Records supplied START

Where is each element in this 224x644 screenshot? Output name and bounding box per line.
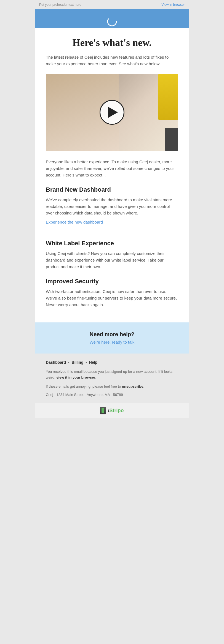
- footer-sep-1: -: [68, 360, 71, 365]
- footer-view-browser-link[interactable]: view it in your browser: [56, 375, 95, 379]
- footer-address: Ceej - 1234 Main Street - Anywhere, MA -…: [46, 393, 178, 397]
- footer-disclaimer: You received this email because you just…: [46, 369, 178, 381]
- page-title: Here's what's new.: [46, 37, 178, 48]
- top-bar: Put your preheader text here View in bro…: [35, 0, 189, 9]
- section-security-text: With two-factor authentication, Ceej is …: [46, 288, 178, 308]
- section-security-title: Improved Security: [46, 278, 178, 285]
- email-wrapper: Put your preheader text here View in bro…: [35, 0, 189, 418]
- stripo-logo-text: /Stripo: [108, 408, 124, 414]
- footer-unsubscribe-link[interactable]: unsubscribe: [122, 384, 143, 388]
- intro-paragraph: The latest release of Ceej includes new …: [46, 54, 178, 67]
- svg-point-0: [108, 17, 116, 26]
- section-white-label-text: Using Ceej with clients? Now you can com…: [46, 250, 178, 270]
- help-section: Need more help? We're here, ready to tal…: [35, 322, 189, 354]
- main-content-card: Here's what's new. The latest release of…: [35, 28, 189, 322]
- watch-overlay: [158, 74, 178, 120]
- footer-annoy-text: If these emails get annoying, please fee…: [46, 384, 121, 388]
- section-white-label-title: White Label Experience: [46, 240, 178, 247]
- body-intro-text: Everyone likes a better experience. To m…: [46, 159, 178, 178]
- email-header: [35, 9, 189, 28]
- footer-unsubscribe-text: If these emails get annoying, please fee…: [46, 384, 178, 390]
- play-triangle-icon: [108, 107, 118, 118]
- section-dashboard-title: Brand New Dashboard: [46, 186, 178, 193]
- section-dashboard-text: We've completely overhauled the dashboar…: [46, 197, 178, 216]
- stripo-branding: /Stripo: [35, 403, 189, 418]
- stripo-icon: [100, 407, 106, 414]
- phone-overlay: [165, 128, 178, 151]
- footer-dashboard-link[interactable]: Dashboard: [46, 360, 66, 365]
- section-security: Improved Security With two-factor authen…: [46, 278, 178, 308]
- dashboard-link[interactable]: Experience the new dashboard: [46, 220, 103, 224]
- play-button[interactable]: [100, 100, 124, 125]
- section-white-label: White Label Experience Using Ceej with c…: [46, 240, 178, 270]
- section-dashboard: Brand New Dashboard We've completely ove…: [46, 186, 178, 232]
- video-thumbnail[interactable]: [46, 74, 178, 151]
- help-title: Need more help?: [46, 331, 178, 338]
- footer-nav: Dashboard - Billing - Help: [46, 360, 178, 365]
- preheader-text: Put your preheader text here: [39, 3, 81, 7]
- footer: Dashboard - Billing - Help You received …: [35, 354, 189, 403]
- footer-help-link[interactable]: Help: [89, 360, 97, 365]
- logo-container: [106, 16, 118, 27]
- stripo-icon-inner: [102, 408, 104, 413]
- footer-billing-link[interactable]: Billing: [72, 360, 84, 365]
- help-link[interactable]: We're here, ready to talk: [90, 340, 135, 344]
- footer-sep-2: -: [86, 360, 88, 365]
- spinner-icon: [106, 16, 118, 27]
- view-in-browser-link[interactable]: View in browser: [162, 3, 185, 7]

Records supplied END

## Required action
Every line above that holds "emails" should be tallied; answer with the total alone.

## Response area
2